Jakiś czas temu pisałam o bajecznych fotografiach TimaWalker’a, w których wnętrza stanowiły tylko scenografie do inscenizacji
wymyślonej przez obdarzonego nieprzeciętną wyobraźnią artysty.
Z fotografiami Heidi
Lerkenfeldt jest trochę inaczej, a jednak można dopatrzeć się wspólnego wątku.
Tutaj mamy do czynienia z sesjami na potrzeby marek meblowych. Jest jednak coś, co zdjęcia Heidi Lerkenfeldt i Tima Walker’a łaczy. Jest to klimat, który mocno zapada w pamięć.
Wnętrza w których żyjemy i wnętrza, które podziwiamy w
publikacjach, to często dwa różne światy.
Zdjęcie wnętrza, które zwróci naszą uwagę wymaga takiej
samej uwagi i obróbki jak zdjęcie modelki w sesji modowej.
Dobrze zaaranżowane wnętrze to dopiero początek .
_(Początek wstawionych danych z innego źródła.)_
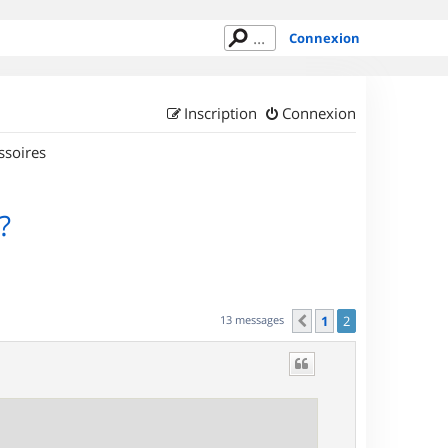
Connexion
Inscription
Connexion
ssoires
?
13 messages
1
2
Précédent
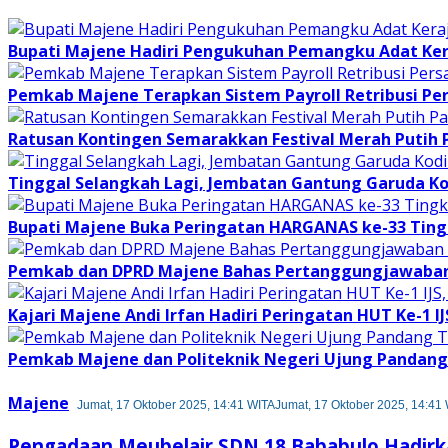
Bupati Majene Hadiri Pengukuhan Pemangku Adat Ke
Pemkab Majene Terapkan Sistem Payroll Retribusi Per
Ratusan Kontingen Semarakkan Festival Merah Putih
Tinggal Selangkah Lagi, Jembatan Gantung Garuda K
Bupati Majene Buka Peringatan HARGANAS ke-33 Tingk
Pemkab dan DPRD Majene Bahas Pertanggungjawaban 
Kajari Majene Andi Irfan Hadiri Peringatan HUT Ke-1 I
Pemkab Majene dan Politeknik Negeri Ujung Pandang 
Majene
Jumat, 17 Oktober 2025, 14:41 WITA
Jumat, 17 Oktober 2025, 14:41
Pengadaan Meubelair SDN 18 Bababulo Hadirk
Atmosferę i klimat zdjęcia tworzy światło, ostrość,
nasycenie kolorów i kompozycja.
Zdjęcia Heidi Lerkenfeldt są
przykładem mistrzostwa w tworzeniu takiego obrazu przestrzeni, który
porusza naszą wyobraźnię i przenosi nas w klimat wymyślony przez autorkę tych
pięknych fotografii.
Nie każda migawka jest obrazem wnętrza, w którym
chcielibyśmy żyć, ale każda z tych kompozycji ma niezapomniany klimat,
inspiruje i zapada w pamięć.
Uwielbiam takie wnetrza.
Kocham ten klimat lekkości i swobody.
Już wiem, że będę lubiła ten swoj post :)
Uwielbiam takie wnetrza.
Kocham ten klimat lekkości i swobody.